### Problem statement
Below are the records; copy out every line that holds the word "академии".

*** Opening of Input data ***

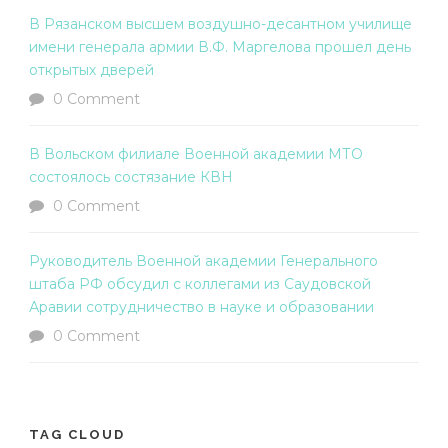
В Рязанском высшем воздушно-десантном училище
имени генерала армии В.Ф. Маргелова прошел день
открытых дверей
0 Comment
В Вольском филиале Военной академии МТО
состоялось состязание КВН
0 Comment
Руководитель Военной академии Генерального
штаба РФ обсудил с коллегами из Саудовской
Аравии сотрудничество в науке и образовании
0 Comment
TAG CLOUD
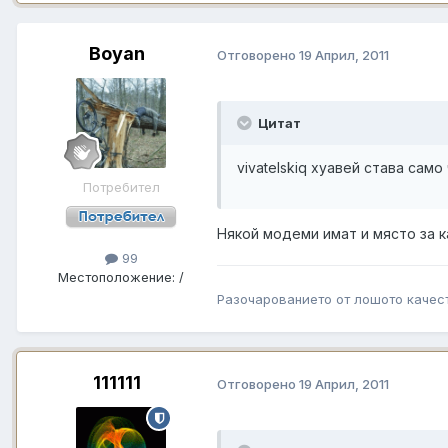
Boyan
Отговорено
19 Април, 2011
Цитат
vivatelskiq хуавей става сам
Потребител
Някой модеми имат и място за к
99
Местоположение:
/
Разочарованието от лошото качест
111111
Отговорено
19 Април, 2011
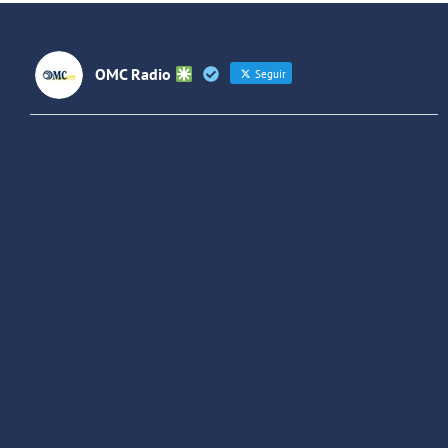
OMC Radio
Seguir
OMC Radio
@omc_radio
·
26 Feb
He publicado un episodio en
@ivoox
:
"Cuña de radio del IES Villaverde
#podcast
1
2
Twitter
Cargar más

*** Close of Input data ***

### Answer to this task
В Вольском филиале Военной академии МТО
Руководитель Военной академии Генерального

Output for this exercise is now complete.